Augmenting the National Institutes of Health Chest Radiograph Dataset with Expert Annotations of Possible Pneumonia
dataset2025-11-29https://doi.org/10.1148/atlas.1764457585966
32

Overview

Schema Version

https://atlas.rsna.org/schemas/2025-11/dataset.json

Name

Augmenting the National Institutes of Health Chest Radiograph Dataset with Expert Annotations of Possible Pneumonia

Link

https://rsna.org/challenge-datasets/2018

Indexing

Keywords: Chest Radiography, Pneumonia Detection, Machine Learning, Bounding Box Annotation, Pulmonary Opacity, NIH CXR8 Dataset, DICOM, Radiologist Annotation, Image Classification, Object Detection
Content: CH, IN

Author(s)

George Shih
Carol C. Wu
Safwan S. Halabi
Marc D. Kohli
Luciano M. Prevedello
Tessa S. Cook
Arjun Sharma
Judith K. Amorosa
Veronica Arteaga
Maya Galperin-Aizenberg
Ritu R. Gill
Myrna C.B. Godoy
Stephen Hobbs
Jean Jeudy
Archana Laroia
Palmi N. Shah
Dharshan Vummidi
Kavitha Yaddanapudi
Anouk Stein

Organization(s)

Radiological Society of North America
Society of Thoracic Radiology
MD.ai
Weill Cornell Medical College
University of Texas MD Anderson Cancer Center
Stanford University School of Medicine
University of California–San Francisco
The Ohio State University Wexner Medical Center
Hospital of the University of Pennsylvania
Amita Health
Rutgers Robert Wood Johnson Medical School
University of Arizona College of Medicine
Beth Israel Deaconess Medical Center
University of Kentucky College of Medicine
University of Maryland School of Medicine
University of Iowa Carver College of Medicine
Rush University Medical Center
University of Michigan Health System
Stony Brook School of Medicine

Version

Adjudicated Version

Contact

george@cornellradiology.org

Ethical review

No institutional review board approval was obtained; the examinations were part of a publicly available NIH dataset.

Comments

This dataset augments the NIH CXR8 dataset with expert radiologist annotations, including bounding boxes for pulmonary opacities suggestive of pneumonia. It was used for the RSNA 2018 Machine Learning Challenge.

Dataset

Motivation

To provide an annotated dataset to help develop machine learning algorithms that can assist in diagnosis of pneumonia, especially for areas of the world lacking the requisite expertise.

Sampling

Comprised 30,000 frontal view chest radiographs from the 112,000-image public NIH CXR8 dataset. Included 15,000 examinations with pneumonia-like labels, 7500 with 'no findings' label, and 7500 without either, all randomly selected.

Partitioning scheme

A 90:10 training-to-test split was used for the RSNA Machine Learning Challenge, resulting in 3000 cases for the test set. The remaining cases were incorporated into the training set.

Missing information

Only 4527 of 30,000 cases were read by three radiologists; limited number of examinations adjudicated. No specific pathologic findings other than pneumonia were annotated due to time constraints. Bounding box intersections were used instead of weighted averages, resulting in smaller test set bounding boxes (average area for test set = 51,063 pixels, average area for training set = 77,663 pixels).
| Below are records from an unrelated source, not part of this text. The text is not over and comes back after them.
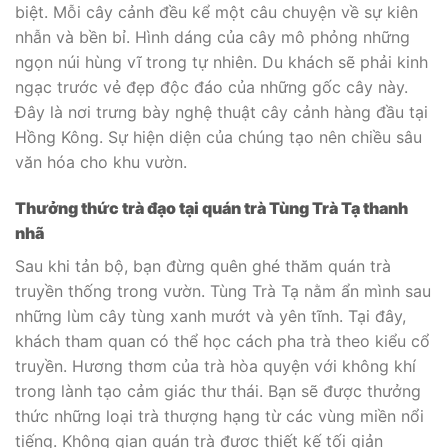
biệt. Mỗi cây cảnh đều kể một câu chuyện về sự kiên
nhẫn và bền bỉ. Hình dáng của cây mô phỏng những
ngọn núi hùng vĩ trong tự nhiên. Du khách sẽ phải kinh
ngạc trước vẻ đẹp độc đáo của những gốc cây này.
Đây là nơi trưng bày nghệ thuật cây cảnh hàng đầu tại
Hồng Kông. Sự hiện diện của chúng tạo nên chiều sâu
văn hóa cho khu vườn.
Thưởng thức trà đạo tại quán trà Tùng Trà Tạ thanh
nhã
Sau khi tản bộ, bạn đừng quên ghé thăm quán trà
truyền thống trong vườn. Tùng Trà Tạ nằm ẩn mình sau
những lùm cây tùng xanh mướt và yên tĩnh. Tại đây,
khách tham quan có thể học cách pha trà theo kiểu cổ
truyền. Hương thơm của trà hòa quyện với không khí
trong lành tạo cảm giác thư thái. Bạn sẽ được thưởng
thức những loại trà thượng hạng từ các vùng miền nổi
tiếng. Không gian quán trà được thiết kế tối giản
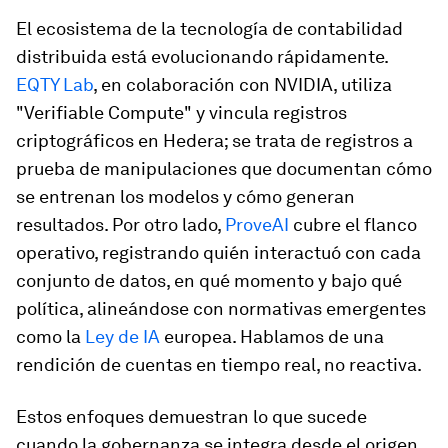
El ecosistema de la tecnología de contabilidad
distribuida está evolucionando rápidamente.
EQTY Lab
, en colaboración con NVIDIA, utiliza
"Verifiable Compute" y vincula registros
criptográficos en Hedera; se trata de registros a
prueba de manipulaciones que documentan cómo
se entrenan los modelos y cómo generan
resultados. Por otro lado,
ProveAI
cubre el flanco
operativo, registrando quién interactuó con cada
conjunto de datos, en qué momento y bajo qué
política, alineándose con normativas emergentes
como la
Ley de IA
europea. Hablamos de una
rendición de cuentas en tiempo real, no reactiva.
Estos enfoques demuestran lo que sucede
cuando la gobernanza se integra desde el origen.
Relationships between instances

There were 12,274 unique patients (6747 male and 5527 female patients) in the 30,000 examination dataset, with several patients having multiple examinations (up to 75 radiographs for one patient).

Noise

Original NIH dataset contained categorical labels derived automatically from radiology reports using natural language processing, which were not always accurate. This dataset aims to improve accuracy.

External data

National Institutes of Health (NIH) CXR8 dataset

Confidentiality

Publicly available NIH dataset

Re-identification

Random unique identifiers were generated for each examination, implying de-identification.